- **Task description**
Please report how many lines in the data below contain "cada". Nothing besides the number should be written.

- **Records**
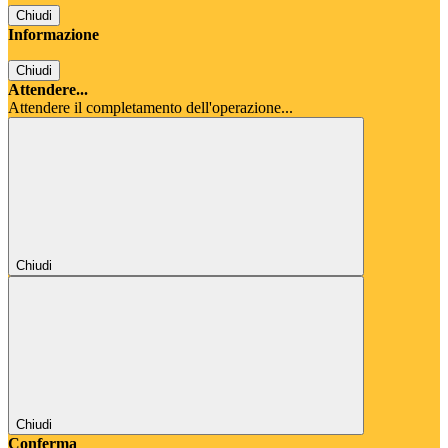
Chiudi
Informazione
Chiudi
Attendere...
Attendere il completamento dell'operazione...
Chiudi
Chiudi
Conferma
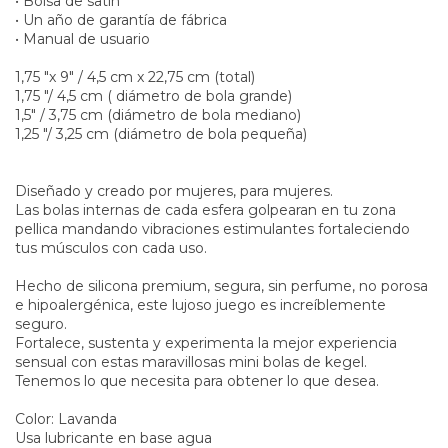
• Bolsa de satín
• Un año de garantía de fábrica
• Manual de usuario
1,75 "x 9" / 4,5 cm x 22,75 cm (total)
1,75 "/ 4,5 cm ( diámetro de bola grande)
1,5" / 3,75 cm (diámetro de bola mediano)
1,25 "/ 3,25 cm (diámetro de bola pequeña)
Diseñado y creado por mujeres, para mujeres.
Las bolas internas de cada esfera golpearan en tu zona
pellica mandando vibraciones estimulantes fortaleciendo
tus músculos con cada uso.
Hecho de silicona premium, segura, sin perfume, no porosa
e hipoalergénica, este lujoso juego es increíblemente
seguro.
Fortalece, sustenta y experimenta la mejor experiencia
sensual con estas maravillosas mini bolas de kegel.
Tenemos lo que necesita para obtener lo que desea.
Color: Lavanda
Usa lubricante en base agua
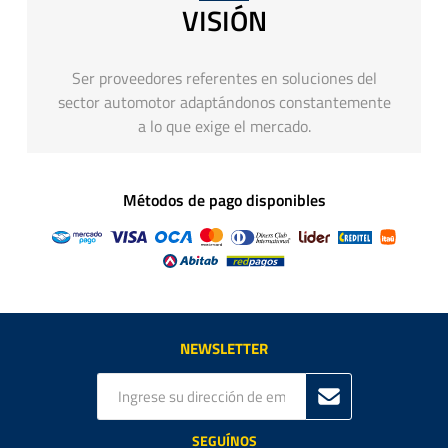
VISIÓN
Ser proveedores referentes en soluciones del
sector automotor adaptándonos constantemente
a lo que exige el mercado.
Métodos de pago disponibles
NEWSLETTER
SEGUÍNOS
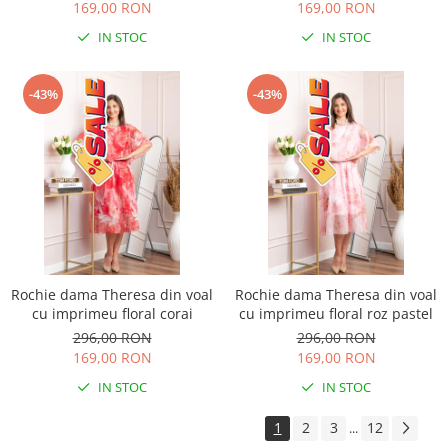
169,00 RON
169,00 RON
IN STOC
IN STOC
-43%
-43%
Rochie dama Theresa din voal
Rochie dama Theresa din voal
cu imprimeu floral corai
cu imprimeu floral roz pastel
296,00 RON
296,00 RON
169,00 RON
169,00 RON
IN STOC
IN STOC
1
2
3
12
...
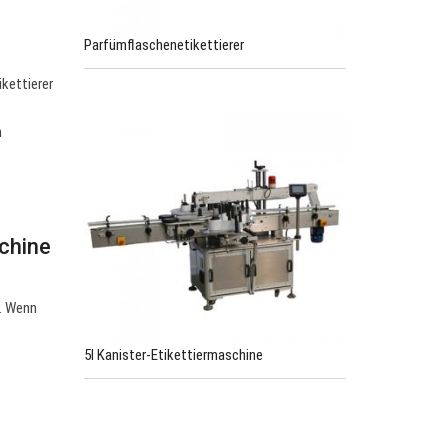
Parfümflaschenetikettierer
kettierer
n
chine
. Wenn
5l Kanister-Etikettiermaschine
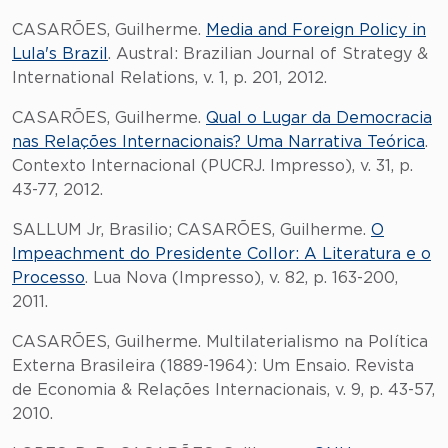
CASARÕES, Guilherme.
Media and Foreign Policy in
Lula's Brazil
. Austral: Brazilian Journal of Strategy &
International Relations, v. 1, p. 201, 2012.
CASARÕES, Guilherme.
Qual o Lugar da Democracia
nas Relações Internacionais? Uma Narrativa Teórica
.
Contexto Internacional (PUCRJ. Impresso), v. 31, p.
43-77, 2012.
SALLUM Jr, Brasilio; CASARÕES, Guilherme.
O
Impeachment do Presidente Collor: A Literatura e o
Processo
. Lua Nova (Impresso), v. 82, p. 163-200,
2011.
CASARÕES, Guilherme. Multilaterialismo na Política
Externa Brasileira (1889-1964): Um Ensaio. Revista
de Economia & Relações Internacionais, v. 9, p. 43-57,
2010.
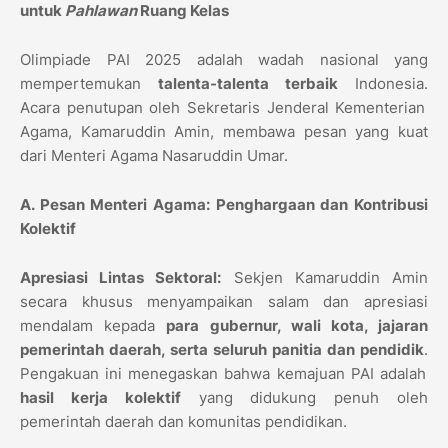
untuk
Pahlawan
Ruang Kelas
Olimpiade PAI 2025 adalah wadah nasional yang
mempertemukan
talenta-talenta terbaik
Indonesia.
Acara penutupan oleh Sekretaris Jenderal Kementerian
Agama,
Kamaruddin Amin,
membawa pesan yang kuat
dari Menteri Agama Nasaruddin Umar.
A. Pesan Menteri Agama: Penghargaan dan Kontribusi
Kolektif
Apresiasi Lintas Sektoral:
Sekjen Kamaruddin Amin
secara khusus menyampaikan salam dan apresiasi
mendalam kepada
para gubernur, wali kota, jajaran
pemerintah daerah, serta seluruh panitia dan pendidik
.
Pengakuan ini menegaskan bahwa kemajuan PAI adalah
hasil kerja kolektif
yang didukung penuh oleh
pemerintah daerah dan komunitas pendidikan.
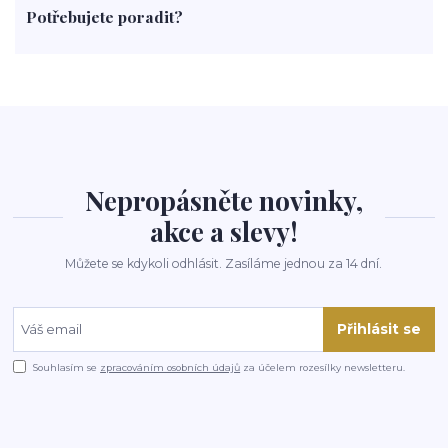
Potřebujete poradit?
rohlíky
grilování
čaj
salát
víno
třešně
dýně
polévka
koupit
kraťák
Nepropásněte novinky,
akce a slevy!
Můžete se kdykoli odhlásit. Zasíláme jednou za 14 dní.
Přihlásit se
Souhlasím se
zpracováním osobních údajů
za účelem rozesílky newsletteru.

- **Task result**
2